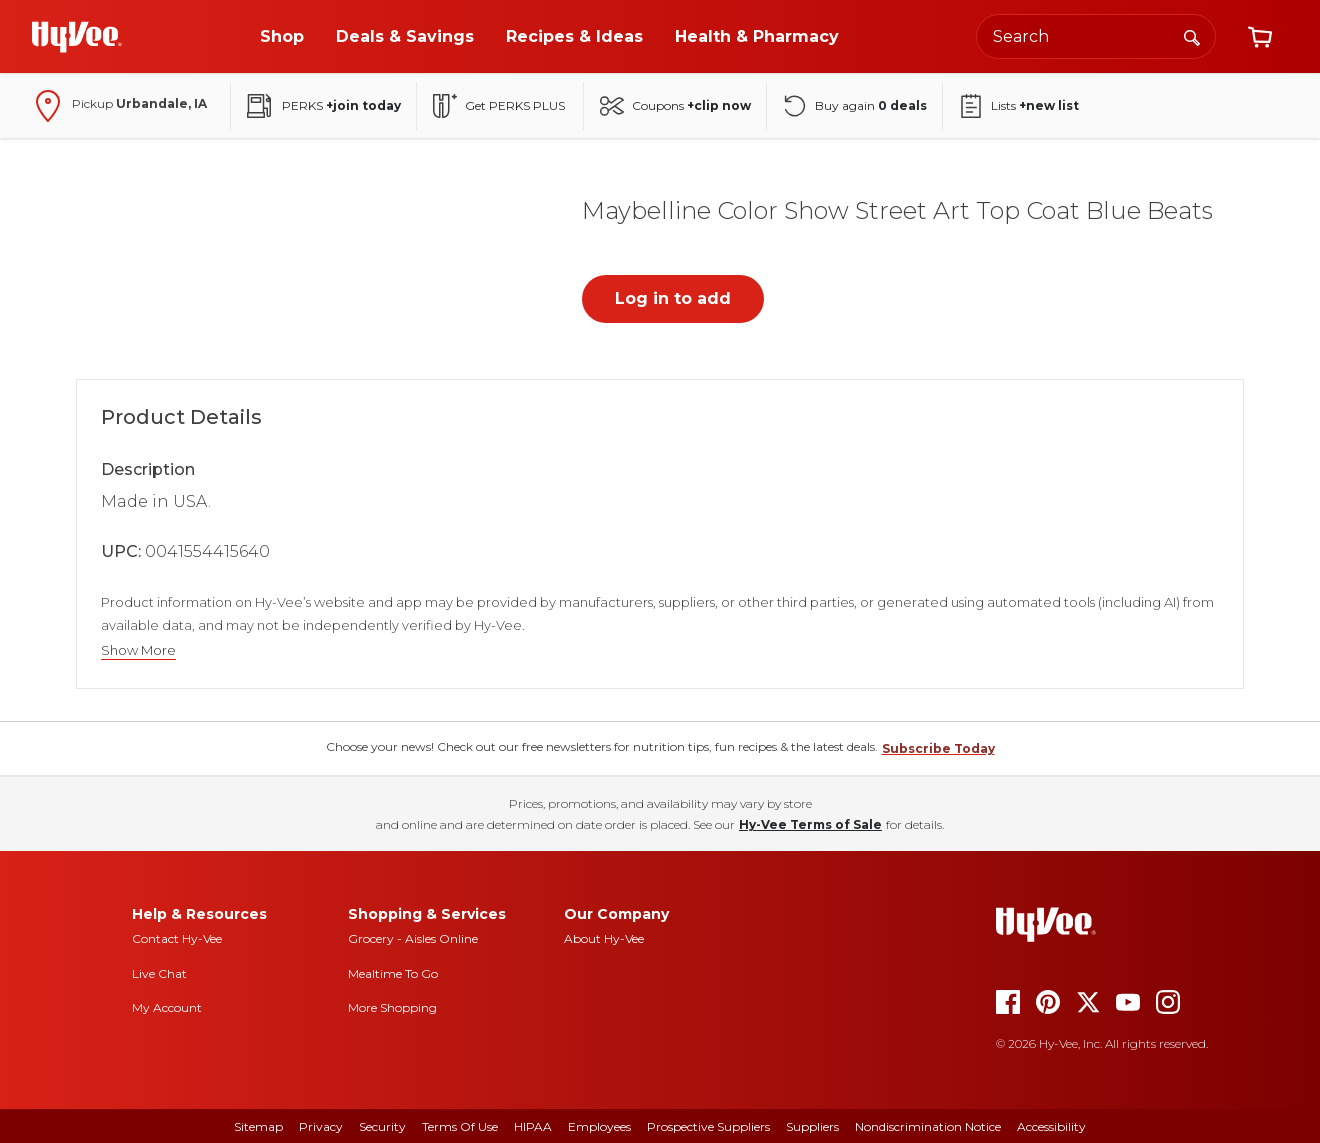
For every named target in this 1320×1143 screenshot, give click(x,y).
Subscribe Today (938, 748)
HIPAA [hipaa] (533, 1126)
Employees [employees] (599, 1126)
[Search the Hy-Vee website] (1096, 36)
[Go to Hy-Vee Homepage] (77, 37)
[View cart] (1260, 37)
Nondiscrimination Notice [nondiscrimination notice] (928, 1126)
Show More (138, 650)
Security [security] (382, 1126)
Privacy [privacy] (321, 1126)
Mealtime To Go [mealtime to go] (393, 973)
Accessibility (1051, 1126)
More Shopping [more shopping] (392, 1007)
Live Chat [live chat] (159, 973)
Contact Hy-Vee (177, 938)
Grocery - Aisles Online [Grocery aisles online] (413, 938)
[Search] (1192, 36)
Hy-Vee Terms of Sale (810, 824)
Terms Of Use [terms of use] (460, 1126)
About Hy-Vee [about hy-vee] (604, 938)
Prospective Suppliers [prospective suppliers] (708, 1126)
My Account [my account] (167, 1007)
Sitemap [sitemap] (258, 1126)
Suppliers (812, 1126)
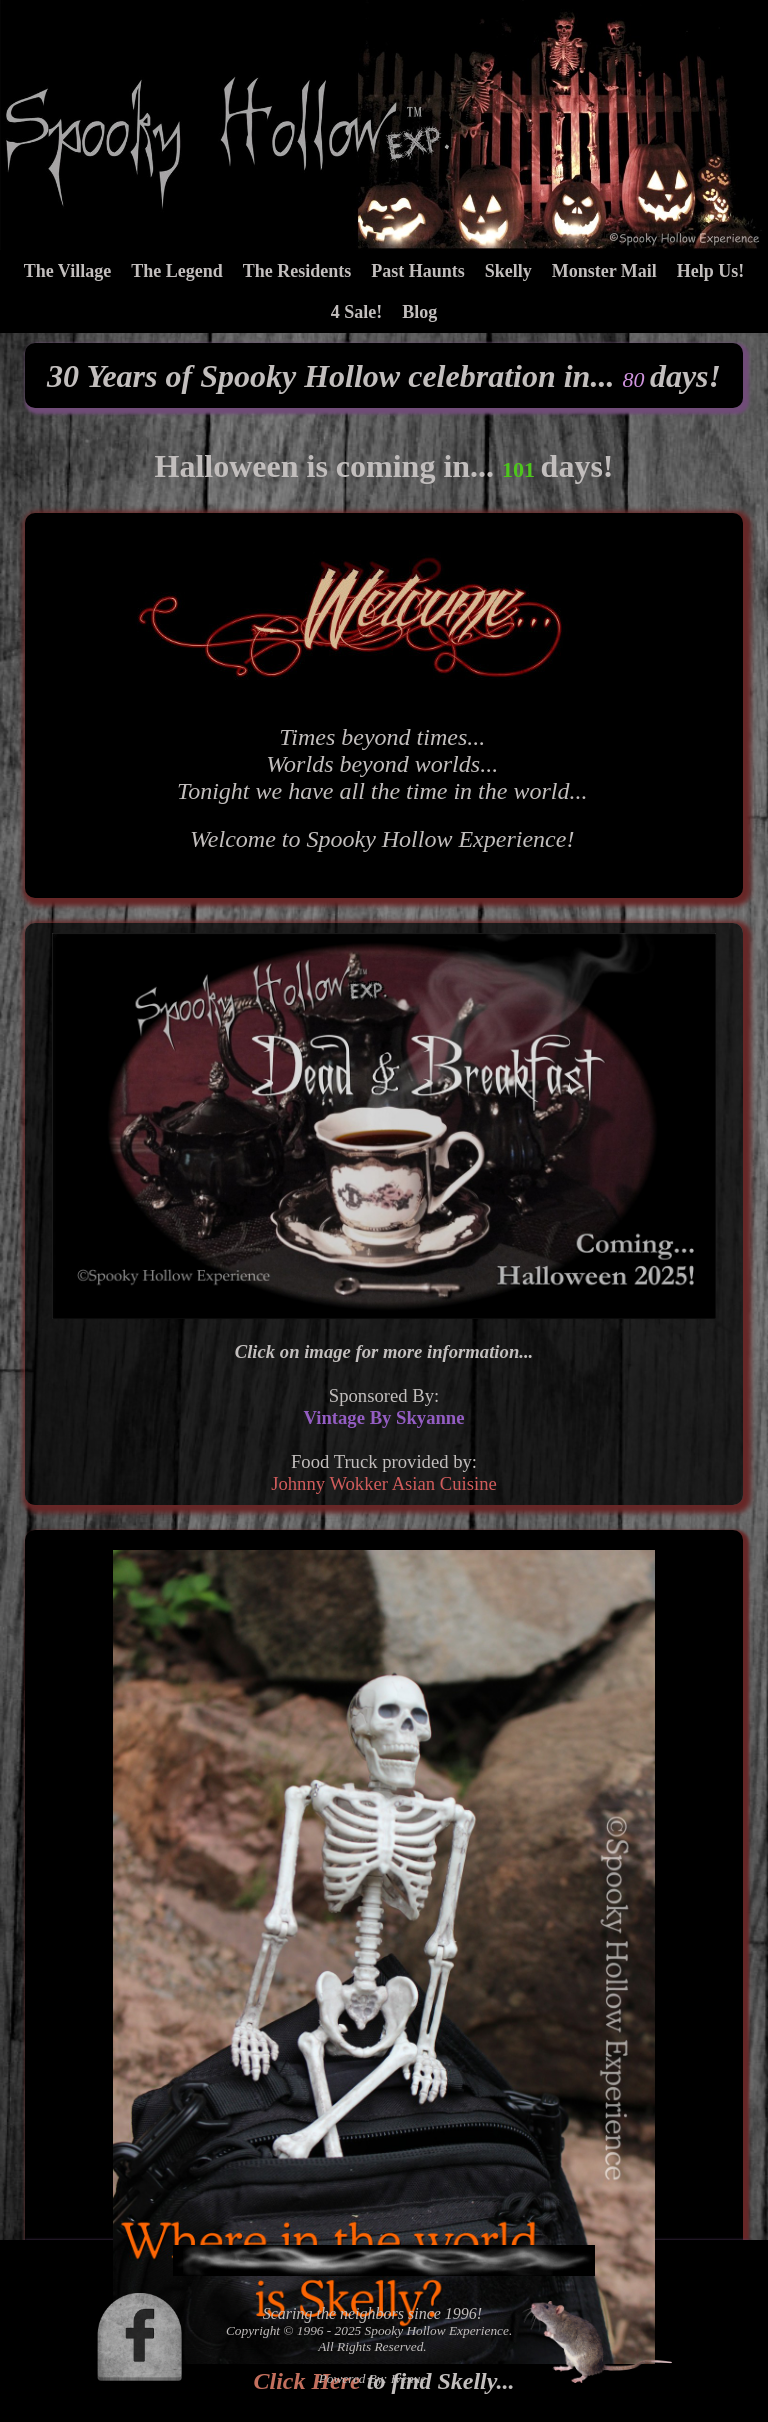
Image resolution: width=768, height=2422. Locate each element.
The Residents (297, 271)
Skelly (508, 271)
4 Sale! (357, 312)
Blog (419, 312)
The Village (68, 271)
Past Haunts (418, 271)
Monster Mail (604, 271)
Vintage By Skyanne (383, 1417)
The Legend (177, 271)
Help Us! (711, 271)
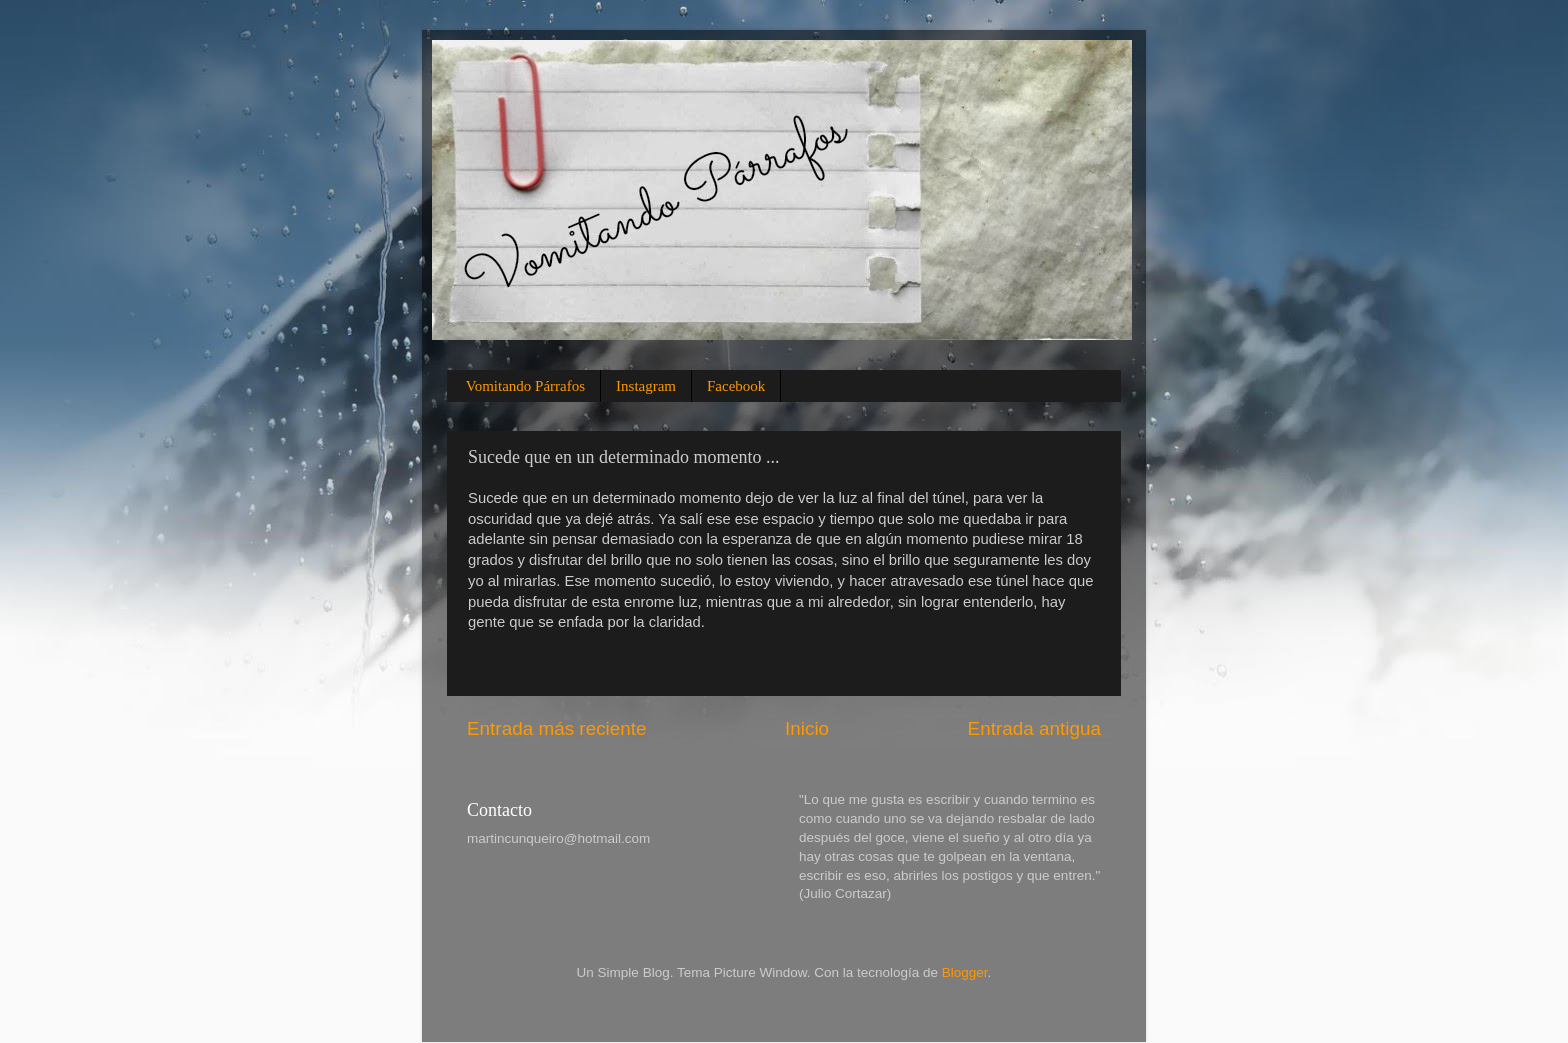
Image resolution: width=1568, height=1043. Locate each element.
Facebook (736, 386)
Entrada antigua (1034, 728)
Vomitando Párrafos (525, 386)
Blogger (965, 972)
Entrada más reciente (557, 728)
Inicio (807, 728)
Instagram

────────

▸ Activity:
Output the data exactly. Pictures don't belong in the result.

▸ Answer section:
For every named target in this 1320×1143 screenshot, give click(x,y).
Subscribe Today (938, 748)
HIPAA [hipaa] (533, 1126)
Employees [employees] (599, 1126)
[Search the Hy-Vee website] (1096, 36)
[Go to Hy-Vee Homepage] (77, 37)
[View cart] (1260, 37)
Nondiscrimination Notice [nondiscrimination notice] (928, 1126)
Show More (138, 650)
Security [security] (382, 1126)
Privacy [privacy] (321, 1126)
Mealtime To Go [mealtime to go] (393, 973)
Accessibility (1051, 1126)
More Shopping [more shopping] (392, 1007)
Live Chat [live chat] (159, 973)
Contact Hy-Vee (177, 938)
Grocery - Aisles Online [Grocery aisles online] (413, 938)
[Search] (1192, 36)
Hy-Vee Terms of Sale (810, 824)
Terms Of Use [terms of use] (460, 1126)
About Hy-Vee [about hy-vee] (604, 938)
Prospective Suppliers [prospective suppliers] (708, 1126)
My Account [my account] (167, 1007)
Sitemap [sitemap] (258, 1126)
Suppliers (812, 1126)
Image resolution: width=768, height=2422. Locate each element.
The Residents (297, 271)
Skelly (508, 271)
4 Sale! (357, 312)
Blog (419, 312)
The Village (68, 271)
Past Haunts (418, 271)
Monster Mail (604, 271)
Vintage By Skyanne (383, 1417)
The Legend (177, 271)
Help Us! (711, 271)
Image resolution: width=1568, height=1043. Locate each element.
Facebook (736, 386)
Entrada antigua (1034, 728)
Vomitando Párrafos (525, 386)
Blogger (965, 972)
Entrada más reciente (557, 728)
Inicio (807, 728)
Instagram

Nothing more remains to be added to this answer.